Member of the Gujarat Legislative Assembly
- In office 1967–1971
- Preceded by: Maljibhai Sangrambhai Dabhi
- Succeeded by: Maljibhai Sangrambhai Dabhi
- Constituency: Khedbrahma

Personal details
- Born: 1936/1937
- Died: 12 May 2023 (aged 86) Tebda, Sabarkantha district, Gujarat, India
- Party: Swatantra Party
- Spouse: Shardaben
- Children: 5 sons, 4 daughters

= Jethabhai Rathod =

Indian politician (died 2023)

Jethabhai Bhurabhai Rathod (1936/1937 – 12 May 2023) was an Indian politician from Gujarat state who had served as the member of the Gujarat Legislative Assembly representing Khedbrahma from 1967 to 1971.

== Career ==
Rathod contested Taluka Panchayat election in 1967 and lost by only 195 votes.

As a candidate of the Swatantra Party, he defeated the Indian National Congress candidate in the 1967 Gujarat Legislative Assembly election.

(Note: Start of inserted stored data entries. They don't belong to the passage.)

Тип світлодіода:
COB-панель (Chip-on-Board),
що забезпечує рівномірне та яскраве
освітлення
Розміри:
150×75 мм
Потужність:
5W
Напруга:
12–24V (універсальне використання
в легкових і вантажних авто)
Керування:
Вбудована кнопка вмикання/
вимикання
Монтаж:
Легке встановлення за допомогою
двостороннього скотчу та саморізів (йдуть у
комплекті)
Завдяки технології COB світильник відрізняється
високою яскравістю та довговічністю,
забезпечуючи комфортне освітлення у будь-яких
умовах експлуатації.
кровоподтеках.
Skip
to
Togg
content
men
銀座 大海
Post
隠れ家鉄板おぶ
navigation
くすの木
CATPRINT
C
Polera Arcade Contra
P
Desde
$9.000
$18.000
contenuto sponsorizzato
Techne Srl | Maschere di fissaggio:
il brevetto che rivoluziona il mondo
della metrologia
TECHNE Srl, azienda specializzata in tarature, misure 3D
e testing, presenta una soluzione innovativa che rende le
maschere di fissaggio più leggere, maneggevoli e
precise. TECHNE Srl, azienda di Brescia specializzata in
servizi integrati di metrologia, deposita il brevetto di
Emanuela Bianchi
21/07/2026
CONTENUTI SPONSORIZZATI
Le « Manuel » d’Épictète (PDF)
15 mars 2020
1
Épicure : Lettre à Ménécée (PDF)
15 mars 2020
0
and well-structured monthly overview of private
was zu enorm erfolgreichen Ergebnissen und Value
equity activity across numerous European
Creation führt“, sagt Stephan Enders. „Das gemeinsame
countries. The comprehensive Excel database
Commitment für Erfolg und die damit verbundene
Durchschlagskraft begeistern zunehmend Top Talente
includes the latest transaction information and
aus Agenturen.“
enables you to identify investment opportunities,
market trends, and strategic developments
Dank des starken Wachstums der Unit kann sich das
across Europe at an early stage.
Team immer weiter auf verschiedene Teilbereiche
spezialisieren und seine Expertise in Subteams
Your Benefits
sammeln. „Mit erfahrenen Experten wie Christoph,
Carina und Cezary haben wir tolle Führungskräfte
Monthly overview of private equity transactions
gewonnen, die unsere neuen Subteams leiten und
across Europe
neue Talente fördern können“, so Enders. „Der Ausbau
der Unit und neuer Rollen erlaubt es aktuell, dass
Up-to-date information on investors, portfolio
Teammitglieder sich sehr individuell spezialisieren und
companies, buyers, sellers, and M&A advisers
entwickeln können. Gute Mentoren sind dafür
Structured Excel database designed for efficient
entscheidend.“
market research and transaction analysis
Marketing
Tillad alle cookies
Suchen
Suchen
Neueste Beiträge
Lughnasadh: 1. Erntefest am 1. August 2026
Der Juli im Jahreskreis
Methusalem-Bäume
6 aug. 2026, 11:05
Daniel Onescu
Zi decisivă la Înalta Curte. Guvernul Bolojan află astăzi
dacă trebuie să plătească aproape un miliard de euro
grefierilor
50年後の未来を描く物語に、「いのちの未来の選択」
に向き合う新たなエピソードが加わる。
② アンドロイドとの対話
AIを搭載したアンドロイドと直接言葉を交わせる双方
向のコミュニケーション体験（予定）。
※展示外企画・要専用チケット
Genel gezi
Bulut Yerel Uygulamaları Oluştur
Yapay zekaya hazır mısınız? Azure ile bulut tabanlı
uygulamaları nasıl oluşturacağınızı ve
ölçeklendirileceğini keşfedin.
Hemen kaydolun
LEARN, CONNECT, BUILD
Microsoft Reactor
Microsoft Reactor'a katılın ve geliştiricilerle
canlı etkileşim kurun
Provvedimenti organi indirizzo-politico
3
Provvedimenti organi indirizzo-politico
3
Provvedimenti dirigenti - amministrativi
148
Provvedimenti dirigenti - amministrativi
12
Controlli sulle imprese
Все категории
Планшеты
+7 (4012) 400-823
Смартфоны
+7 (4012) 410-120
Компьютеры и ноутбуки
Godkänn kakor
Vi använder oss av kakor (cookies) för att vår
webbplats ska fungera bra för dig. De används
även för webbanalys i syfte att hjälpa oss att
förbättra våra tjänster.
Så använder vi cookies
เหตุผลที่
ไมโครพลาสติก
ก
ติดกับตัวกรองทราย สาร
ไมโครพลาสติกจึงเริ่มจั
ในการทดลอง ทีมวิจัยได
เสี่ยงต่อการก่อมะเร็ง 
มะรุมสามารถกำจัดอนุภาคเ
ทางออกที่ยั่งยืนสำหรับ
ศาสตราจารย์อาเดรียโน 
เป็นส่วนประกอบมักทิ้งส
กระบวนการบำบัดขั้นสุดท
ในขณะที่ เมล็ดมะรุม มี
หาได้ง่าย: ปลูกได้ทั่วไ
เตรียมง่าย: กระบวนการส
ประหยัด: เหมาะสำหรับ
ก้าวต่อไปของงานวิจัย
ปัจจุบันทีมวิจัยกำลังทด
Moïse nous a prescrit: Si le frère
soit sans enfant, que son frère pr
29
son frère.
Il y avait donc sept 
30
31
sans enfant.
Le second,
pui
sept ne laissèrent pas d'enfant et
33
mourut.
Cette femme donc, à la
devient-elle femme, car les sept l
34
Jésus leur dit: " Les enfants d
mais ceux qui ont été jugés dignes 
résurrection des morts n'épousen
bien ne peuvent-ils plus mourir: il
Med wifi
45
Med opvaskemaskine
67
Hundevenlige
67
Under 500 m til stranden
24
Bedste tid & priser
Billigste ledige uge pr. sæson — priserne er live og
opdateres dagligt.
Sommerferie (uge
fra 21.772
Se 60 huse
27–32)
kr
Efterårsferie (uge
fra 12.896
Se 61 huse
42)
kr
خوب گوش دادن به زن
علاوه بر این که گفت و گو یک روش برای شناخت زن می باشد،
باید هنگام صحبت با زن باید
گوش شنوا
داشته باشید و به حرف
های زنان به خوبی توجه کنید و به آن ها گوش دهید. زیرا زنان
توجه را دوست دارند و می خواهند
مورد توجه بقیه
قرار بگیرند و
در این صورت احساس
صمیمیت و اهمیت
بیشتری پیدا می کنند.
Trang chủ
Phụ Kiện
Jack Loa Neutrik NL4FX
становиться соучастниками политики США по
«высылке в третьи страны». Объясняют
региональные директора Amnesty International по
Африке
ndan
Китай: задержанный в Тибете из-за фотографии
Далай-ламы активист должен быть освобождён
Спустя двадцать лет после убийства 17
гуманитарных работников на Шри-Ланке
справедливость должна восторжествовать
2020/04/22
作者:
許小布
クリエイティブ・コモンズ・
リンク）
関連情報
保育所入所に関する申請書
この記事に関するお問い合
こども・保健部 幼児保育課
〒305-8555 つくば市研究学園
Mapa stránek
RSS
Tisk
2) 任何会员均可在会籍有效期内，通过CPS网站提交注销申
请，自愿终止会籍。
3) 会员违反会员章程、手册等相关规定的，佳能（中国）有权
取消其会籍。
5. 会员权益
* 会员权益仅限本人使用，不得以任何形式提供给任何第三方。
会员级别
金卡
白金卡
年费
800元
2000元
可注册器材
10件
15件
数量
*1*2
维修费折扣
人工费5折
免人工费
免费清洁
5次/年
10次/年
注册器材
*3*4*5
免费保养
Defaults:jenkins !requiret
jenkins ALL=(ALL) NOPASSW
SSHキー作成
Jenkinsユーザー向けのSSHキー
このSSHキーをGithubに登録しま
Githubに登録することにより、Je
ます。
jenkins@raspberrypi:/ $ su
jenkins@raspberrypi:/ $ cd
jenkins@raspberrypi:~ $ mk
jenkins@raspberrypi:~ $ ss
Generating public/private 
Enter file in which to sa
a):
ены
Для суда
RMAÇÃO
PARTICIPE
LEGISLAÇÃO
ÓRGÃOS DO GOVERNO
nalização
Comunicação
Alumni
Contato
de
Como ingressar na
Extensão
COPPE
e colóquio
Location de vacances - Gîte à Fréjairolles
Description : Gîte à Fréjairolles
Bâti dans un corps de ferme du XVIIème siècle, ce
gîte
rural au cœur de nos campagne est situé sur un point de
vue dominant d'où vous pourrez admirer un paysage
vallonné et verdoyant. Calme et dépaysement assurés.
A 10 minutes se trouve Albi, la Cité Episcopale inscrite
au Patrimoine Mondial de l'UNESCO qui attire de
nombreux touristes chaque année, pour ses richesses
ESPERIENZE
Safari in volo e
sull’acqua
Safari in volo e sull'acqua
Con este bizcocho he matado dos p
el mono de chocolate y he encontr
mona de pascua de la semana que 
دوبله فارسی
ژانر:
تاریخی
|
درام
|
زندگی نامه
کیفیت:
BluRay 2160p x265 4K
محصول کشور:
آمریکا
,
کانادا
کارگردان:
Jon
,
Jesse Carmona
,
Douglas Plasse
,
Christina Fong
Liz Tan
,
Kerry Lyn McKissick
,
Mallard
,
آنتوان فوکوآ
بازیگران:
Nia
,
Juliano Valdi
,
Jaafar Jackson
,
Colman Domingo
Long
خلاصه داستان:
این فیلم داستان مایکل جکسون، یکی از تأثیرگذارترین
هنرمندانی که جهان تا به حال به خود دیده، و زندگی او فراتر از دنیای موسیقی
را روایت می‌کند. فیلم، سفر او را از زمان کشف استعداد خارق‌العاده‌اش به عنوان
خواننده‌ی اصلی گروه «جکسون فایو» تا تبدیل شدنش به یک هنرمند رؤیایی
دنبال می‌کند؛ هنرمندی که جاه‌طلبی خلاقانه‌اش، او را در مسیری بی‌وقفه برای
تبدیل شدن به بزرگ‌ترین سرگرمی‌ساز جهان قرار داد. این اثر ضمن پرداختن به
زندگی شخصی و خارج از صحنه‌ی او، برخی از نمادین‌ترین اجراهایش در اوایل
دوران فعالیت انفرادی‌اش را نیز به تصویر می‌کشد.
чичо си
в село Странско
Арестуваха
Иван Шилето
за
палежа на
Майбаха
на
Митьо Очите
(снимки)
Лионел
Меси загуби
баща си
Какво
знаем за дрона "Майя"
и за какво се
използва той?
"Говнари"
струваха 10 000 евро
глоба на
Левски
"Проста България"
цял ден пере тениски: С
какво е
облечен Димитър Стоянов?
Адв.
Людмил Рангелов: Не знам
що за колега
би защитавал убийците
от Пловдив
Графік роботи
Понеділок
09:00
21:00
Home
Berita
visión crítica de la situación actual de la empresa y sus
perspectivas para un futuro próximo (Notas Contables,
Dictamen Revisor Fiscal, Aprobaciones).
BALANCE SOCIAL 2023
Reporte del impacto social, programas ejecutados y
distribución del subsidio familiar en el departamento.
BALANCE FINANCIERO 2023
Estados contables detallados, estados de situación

He had campaigned on a bicycle in the election. He served as the member of the Gujarat Legislative Assembly representing Khedbrahma from 1967 to 1971.

Rathod used to go by the state transport bus to attend the Assembly. He lived in the poverty for rest of his life and held Below Poverty Line card for the government assistance. He did not receive any pension.

After a month of age related illness, he died on 12 May 2023 in Tebda village at age of 86. His body was cremated next day on the bank of Sabarmati River near his village. His funeral was attended by Tushar Amarsinh Chaudhary, an incumbent legislative assembly member from Khedbrahma, and other local politicians.

== Personal life ==
Rathod lived in Tebda village in Poshina Taluka of Sabarkantha district in Gujarat. He married Shardaben and another lady. He had five sons and four daughters.